The client side subscribes to the moviesExact, moviesInexact, and songs queries. It then takes in user input from an HTML form as a string representing a movie title. A function passes the string to moviesExact and moviesInexact and returns an object containing the movie_id, title, and year of all the exact matches for title, as well as 10 similar matches that have the user input as a case-insensitive substring. These matches are rendered to the browser in the form “title (year)” on a disambiguation page and the user is allowed to select their intended movie. A function passes the associated movie_id to the songs query and returns an object containing the title, performer, and write of the songs in the movie’s soundtrack. These are rendered to the browser in the default form “Title - Performer”, falling back to “Title - Writer” and “Title - Unknown” if the performer and writer are null in the relation, respectively. The user is then allowed to deselect any undesired songs and then submit their song list. After submission, the application uses Spotify web API calls to prompt the user to either login or register with Spotify, iterate through the list of requested songs and search Spotify for each song by title and artist, and returns whether or not a song could be found. The application alerts the user of the songs that could not be found on Spotify and finally creates a playlist from the found songs and imports it into the user’s Spotify account.
Soundtrackify is currently a work in progress and operates in a testing environment.
The next step is to set up a server-side script to run IMDbPY every time IMDb updates its text files to insert new releases into the database.
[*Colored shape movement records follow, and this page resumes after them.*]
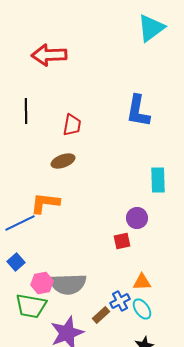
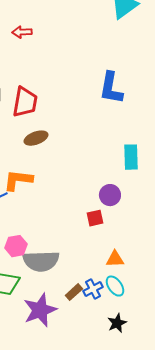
red arrow: (49, 55) -> (22, 32), size x0.6
red trapezoid: (72, 125) -> (25, 102), moved, size x1.4
pink hexagon: (42, 283) -> (16, 246), moved
blue cross: (120, 301) -> (93, 289), moved

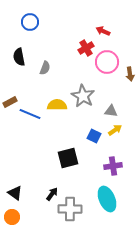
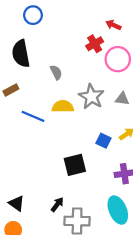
black semicircle: (19, 57) -> (21, 54), size x1.4
gray semicircle: (45, 68) -> (56, 72), moved, turned -48
brown rectangle: (10, 102) -> (11, 90), moved
gray triangle: (111, 111) -> (122, 99), moved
Triggers could be set to insert new records into the soundtracks table upon detecting insertion into the source tables to have it more fully mimic a true materialized view.
Finally, Soundtrackify is the creator’s first web application and was built with little knowledge about design and user experience. For this reason, the browser interface is rather plain, unappealing, and clunky. It could be made more aesthetically pleasing with some stylesheets and graphic design principles. Another user experience improvement would be to support fuzzy searching of movie titles to be more forgiving of misspellings, rather than expecting an exact substring match. With this in place, the application could show a drop down list from the input form that auto-updates with likely matches upon every user keystroke.
Note: These issues are being addressed and can be found in the redesign branch of this repository.